**Instructions to follow:** Pull out each line of the records holding the string "stronach".

**Data for this task:**
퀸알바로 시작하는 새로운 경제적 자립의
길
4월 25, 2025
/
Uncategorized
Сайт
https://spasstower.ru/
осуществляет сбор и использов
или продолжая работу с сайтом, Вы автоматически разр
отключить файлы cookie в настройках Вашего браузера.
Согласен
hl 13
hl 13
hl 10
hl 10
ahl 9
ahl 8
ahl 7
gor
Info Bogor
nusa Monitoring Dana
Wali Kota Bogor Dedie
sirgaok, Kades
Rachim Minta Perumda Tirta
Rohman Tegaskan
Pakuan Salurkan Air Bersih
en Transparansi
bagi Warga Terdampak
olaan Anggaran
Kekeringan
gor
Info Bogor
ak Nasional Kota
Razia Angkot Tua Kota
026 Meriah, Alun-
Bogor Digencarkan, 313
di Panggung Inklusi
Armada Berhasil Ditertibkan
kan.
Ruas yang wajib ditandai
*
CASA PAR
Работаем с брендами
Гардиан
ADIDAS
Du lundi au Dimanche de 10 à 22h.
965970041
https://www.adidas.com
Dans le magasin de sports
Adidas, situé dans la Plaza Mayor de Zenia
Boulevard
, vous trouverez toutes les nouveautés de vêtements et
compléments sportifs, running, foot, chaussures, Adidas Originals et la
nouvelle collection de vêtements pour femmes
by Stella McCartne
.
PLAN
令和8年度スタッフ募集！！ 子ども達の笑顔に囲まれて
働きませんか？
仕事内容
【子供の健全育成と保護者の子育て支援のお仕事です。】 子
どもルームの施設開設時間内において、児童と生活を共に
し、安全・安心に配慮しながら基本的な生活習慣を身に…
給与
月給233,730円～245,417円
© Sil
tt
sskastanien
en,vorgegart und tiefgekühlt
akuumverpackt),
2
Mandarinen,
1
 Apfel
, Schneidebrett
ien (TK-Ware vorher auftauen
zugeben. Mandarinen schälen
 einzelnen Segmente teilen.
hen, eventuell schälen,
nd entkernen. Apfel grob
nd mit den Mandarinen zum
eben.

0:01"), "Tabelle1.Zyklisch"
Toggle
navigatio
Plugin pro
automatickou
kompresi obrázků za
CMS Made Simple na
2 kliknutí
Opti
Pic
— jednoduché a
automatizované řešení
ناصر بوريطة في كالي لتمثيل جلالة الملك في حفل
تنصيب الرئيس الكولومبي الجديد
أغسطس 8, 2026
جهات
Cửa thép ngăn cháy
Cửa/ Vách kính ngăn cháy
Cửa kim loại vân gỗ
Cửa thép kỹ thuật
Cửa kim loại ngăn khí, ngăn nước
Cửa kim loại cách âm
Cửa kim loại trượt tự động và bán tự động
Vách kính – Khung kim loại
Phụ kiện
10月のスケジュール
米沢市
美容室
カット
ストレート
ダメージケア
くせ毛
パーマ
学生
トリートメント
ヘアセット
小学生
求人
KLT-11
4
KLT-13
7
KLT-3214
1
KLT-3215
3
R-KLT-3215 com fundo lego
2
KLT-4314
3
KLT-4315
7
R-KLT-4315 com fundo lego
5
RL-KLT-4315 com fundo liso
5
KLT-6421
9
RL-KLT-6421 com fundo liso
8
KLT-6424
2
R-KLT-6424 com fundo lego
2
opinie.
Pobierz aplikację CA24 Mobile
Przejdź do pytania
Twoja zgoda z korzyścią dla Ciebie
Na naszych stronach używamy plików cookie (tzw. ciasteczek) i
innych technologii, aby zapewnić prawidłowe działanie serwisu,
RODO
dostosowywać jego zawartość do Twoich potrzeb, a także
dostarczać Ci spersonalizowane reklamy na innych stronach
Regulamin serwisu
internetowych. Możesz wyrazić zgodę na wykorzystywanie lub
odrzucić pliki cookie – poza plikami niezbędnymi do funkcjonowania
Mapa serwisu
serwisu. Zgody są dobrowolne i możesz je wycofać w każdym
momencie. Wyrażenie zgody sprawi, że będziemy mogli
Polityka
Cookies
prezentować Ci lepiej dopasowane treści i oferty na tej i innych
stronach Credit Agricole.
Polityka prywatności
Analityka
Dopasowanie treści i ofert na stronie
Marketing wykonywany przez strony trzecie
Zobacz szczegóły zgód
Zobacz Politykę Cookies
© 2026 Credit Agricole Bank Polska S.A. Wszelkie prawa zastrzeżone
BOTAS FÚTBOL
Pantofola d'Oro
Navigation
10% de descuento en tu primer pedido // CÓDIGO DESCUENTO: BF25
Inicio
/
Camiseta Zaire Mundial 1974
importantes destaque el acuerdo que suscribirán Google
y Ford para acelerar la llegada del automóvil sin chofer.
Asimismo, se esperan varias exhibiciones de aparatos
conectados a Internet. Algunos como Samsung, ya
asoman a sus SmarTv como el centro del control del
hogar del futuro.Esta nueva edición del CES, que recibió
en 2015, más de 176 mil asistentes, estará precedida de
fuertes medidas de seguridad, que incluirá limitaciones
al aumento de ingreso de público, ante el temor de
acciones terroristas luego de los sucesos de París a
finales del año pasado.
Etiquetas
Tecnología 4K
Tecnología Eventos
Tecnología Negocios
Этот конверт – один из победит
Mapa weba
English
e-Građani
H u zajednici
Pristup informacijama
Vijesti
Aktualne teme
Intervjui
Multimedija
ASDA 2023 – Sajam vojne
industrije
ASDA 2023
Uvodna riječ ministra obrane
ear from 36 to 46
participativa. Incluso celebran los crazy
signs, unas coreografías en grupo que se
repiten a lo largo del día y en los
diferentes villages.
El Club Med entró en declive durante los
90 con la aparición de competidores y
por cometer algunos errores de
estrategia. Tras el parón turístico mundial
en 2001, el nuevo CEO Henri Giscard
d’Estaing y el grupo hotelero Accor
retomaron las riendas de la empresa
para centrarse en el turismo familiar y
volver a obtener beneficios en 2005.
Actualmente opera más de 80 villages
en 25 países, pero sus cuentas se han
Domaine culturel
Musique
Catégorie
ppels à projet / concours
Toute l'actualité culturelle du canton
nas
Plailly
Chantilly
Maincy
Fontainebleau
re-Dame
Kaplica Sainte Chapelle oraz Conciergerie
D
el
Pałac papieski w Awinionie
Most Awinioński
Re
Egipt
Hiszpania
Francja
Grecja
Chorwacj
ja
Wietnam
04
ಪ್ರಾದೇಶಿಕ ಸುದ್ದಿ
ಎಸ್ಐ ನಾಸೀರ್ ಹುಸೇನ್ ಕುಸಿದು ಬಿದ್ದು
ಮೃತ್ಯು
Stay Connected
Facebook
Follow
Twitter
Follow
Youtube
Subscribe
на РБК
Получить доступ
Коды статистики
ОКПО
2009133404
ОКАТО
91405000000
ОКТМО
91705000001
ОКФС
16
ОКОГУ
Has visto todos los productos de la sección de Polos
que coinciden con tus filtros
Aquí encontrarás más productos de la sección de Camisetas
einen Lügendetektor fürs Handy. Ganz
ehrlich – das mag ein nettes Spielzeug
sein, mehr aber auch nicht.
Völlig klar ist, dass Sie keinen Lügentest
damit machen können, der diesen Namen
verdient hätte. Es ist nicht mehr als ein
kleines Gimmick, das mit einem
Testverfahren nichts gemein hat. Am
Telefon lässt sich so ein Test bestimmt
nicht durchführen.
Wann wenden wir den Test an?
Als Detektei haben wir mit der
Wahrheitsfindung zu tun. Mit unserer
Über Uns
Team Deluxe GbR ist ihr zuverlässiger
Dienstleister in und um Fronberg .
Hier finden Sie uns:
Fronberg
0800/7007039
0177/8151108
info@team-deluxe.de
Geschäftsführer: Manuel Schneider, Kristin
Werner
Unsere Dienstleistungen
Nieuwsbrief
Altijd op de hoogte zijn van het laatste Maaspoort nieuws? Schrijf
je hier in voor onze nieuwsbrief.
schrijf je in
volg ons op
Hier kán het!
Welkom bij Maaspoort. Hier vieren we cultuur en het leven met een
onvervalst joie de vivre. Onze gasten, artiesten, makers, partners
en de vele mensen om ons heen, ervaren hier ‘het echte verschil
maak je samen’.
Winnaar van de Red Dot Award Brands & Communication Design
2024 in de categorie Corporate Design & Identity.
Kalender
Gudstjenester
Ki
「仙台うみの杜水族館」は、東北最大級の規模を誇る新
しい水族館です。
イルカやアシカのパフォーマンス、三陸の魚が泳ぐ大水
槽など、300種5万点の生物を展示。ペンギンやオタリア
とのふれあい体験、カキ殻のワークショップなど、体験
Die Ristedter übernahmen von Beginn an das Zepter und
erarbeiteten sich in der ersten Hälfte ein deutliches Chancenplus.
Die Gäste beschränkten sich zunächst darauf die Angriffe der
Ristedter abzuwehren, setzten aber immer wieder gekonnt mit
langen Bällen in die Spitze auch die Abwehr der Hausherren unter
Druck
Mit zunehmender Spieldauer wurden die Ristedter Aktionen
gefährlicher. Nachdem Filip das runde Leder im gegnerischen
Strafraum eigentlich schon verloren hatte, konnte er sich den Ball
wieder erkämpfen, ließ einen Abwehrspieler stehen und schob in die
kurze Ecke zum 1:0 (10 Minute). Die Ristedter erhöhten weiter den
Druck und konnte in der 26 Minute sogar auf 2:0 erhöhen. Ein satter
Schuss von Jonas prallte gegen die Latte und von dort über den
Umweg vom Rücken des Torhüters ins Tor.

**Solution for this problem:**
Na naszych stronach używamy plików cookie (tzw. ciasteczek) i
dostarczać Ci spersonalizowane reklamy na innych stronach
stronach Credit Agricole.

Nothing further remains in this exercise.